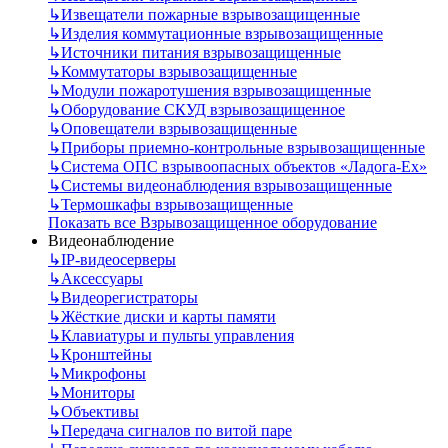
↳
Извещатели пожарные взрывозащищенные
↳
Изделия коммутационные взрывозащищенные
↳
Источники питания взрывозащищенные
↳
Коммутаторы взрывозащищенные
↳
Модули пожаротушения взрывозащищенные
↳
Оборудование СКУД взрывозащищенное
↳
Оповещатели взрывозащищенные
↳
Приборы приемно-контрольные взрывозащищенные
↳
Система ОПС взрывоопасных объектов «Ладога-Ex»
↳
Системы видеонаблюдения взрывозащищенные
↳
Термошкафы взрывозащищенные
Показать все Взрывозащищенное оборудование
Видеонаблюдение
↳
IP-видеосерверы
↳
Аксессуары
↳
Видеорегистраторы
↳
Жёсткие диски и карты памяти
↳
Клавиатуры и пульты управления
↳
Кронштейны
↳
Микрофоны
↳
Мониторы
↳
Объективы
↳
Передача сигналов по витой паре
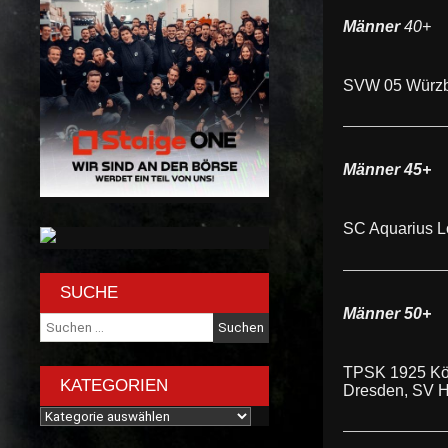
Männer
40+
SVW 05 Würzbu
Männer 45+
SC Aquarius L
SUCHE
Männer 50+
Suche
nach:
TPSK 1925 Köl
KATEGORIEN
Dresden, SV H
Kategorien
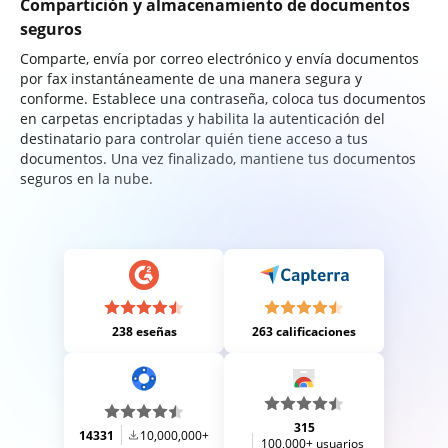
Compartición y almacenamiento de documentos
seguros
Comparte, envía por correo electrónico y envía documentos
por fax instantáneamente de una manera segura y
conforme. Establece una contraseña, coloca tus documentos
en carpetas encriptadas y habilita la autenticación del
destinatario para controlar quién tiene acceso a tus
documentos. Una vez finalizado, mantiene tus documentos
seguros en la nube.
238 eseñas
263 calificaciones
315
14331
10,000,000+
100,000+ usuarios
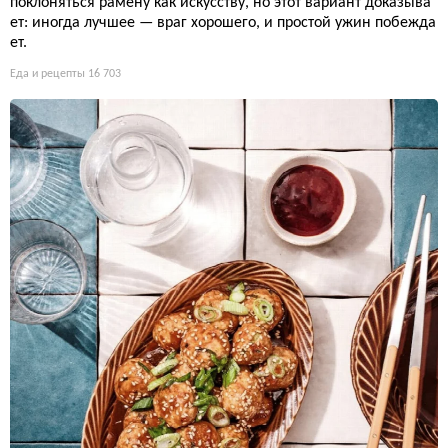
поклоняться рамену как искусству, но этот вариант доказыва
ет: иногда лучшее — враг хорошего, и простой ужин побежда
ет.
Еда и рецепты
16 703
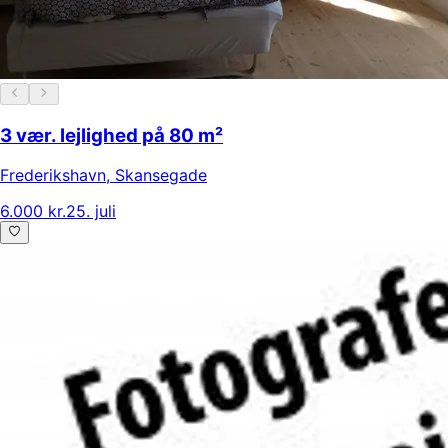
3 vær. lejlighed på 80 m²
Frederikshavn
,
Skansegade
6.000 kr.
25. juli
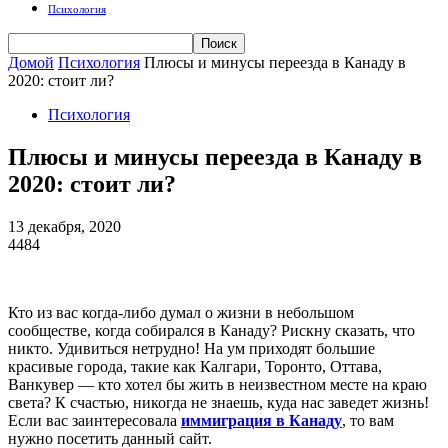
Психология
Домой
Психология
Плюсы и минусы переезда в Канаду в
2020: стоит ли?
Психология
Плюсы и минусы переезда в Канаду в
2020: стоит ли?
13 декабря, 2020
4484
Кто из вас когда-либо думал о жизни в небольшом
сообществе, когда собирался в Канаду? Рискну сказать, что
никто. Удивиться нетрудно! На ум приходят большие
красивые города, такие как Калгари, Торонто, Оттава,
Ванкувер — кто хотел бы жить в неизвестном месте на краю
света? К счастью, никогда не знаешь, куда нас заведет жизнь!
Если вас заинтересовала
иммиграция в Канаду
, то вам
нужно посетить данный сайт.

...

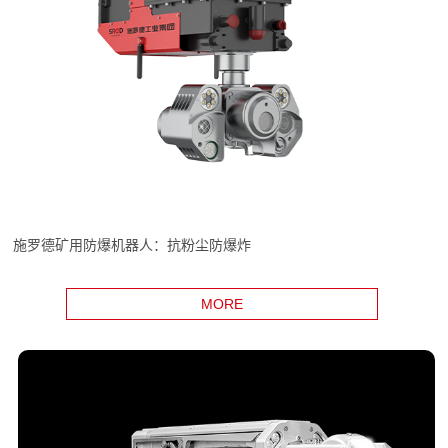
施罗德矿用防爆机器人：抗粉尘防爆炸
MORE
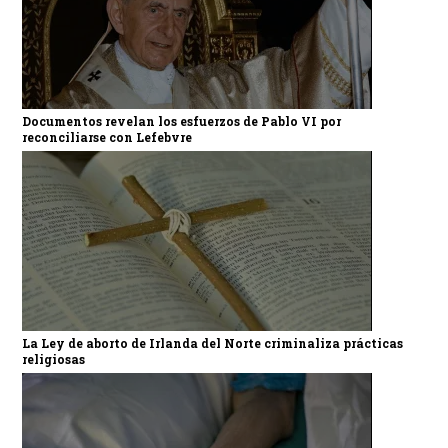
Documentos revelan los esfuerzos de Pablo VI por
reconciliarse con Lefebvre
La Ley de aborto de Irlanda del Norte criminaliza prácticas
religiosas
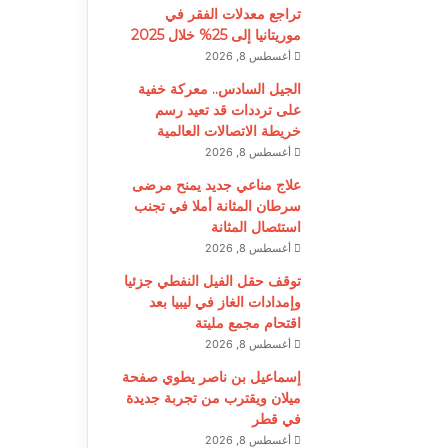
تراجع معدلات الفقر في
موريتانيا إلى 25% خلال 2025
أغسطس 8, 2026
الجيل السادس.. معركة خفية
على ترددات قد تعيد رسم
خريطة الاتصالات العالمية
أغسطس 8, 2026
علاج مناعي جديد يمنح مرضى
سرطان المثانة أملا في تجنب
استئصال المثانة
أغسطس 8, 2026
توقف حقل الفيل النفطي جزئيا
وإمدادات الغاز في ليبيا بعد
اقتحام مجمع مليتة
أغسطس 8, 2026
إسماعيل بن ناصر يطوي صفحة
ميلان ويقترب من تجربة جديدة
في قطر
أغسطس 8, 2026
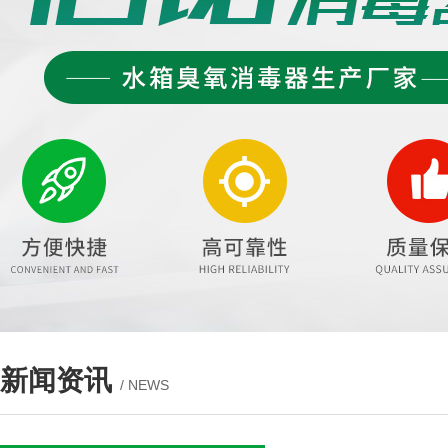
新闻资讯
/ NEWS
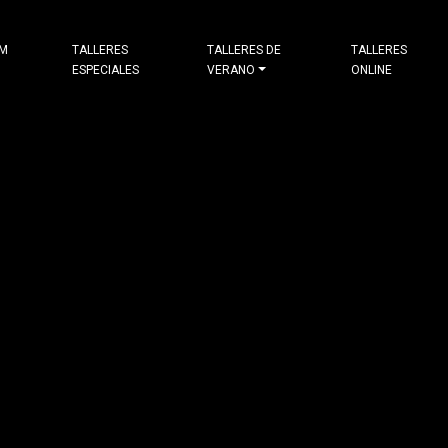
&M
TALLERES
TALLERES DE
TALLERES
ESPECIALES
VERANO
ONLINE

▶ YOUR OBJECTIVE: Reproduce every line of the records containing the string "взрывозащищенные".

▶ RESPONSE TO THE TASK:
Извещатели пожарные взрывозащищенные
Изделия коммутационные взрывозащищенные
Источники питания взрывозащищенные
Коммутаторы взрывозащищенные
Модули пожаротушения взрывозащищенные
Оповещатели взрывозащищенные
Приборы приемно-контрольные взрывозащищенные
Системы видеонаблюдения взрывозащищенные
Термошкафы взрывозащищенные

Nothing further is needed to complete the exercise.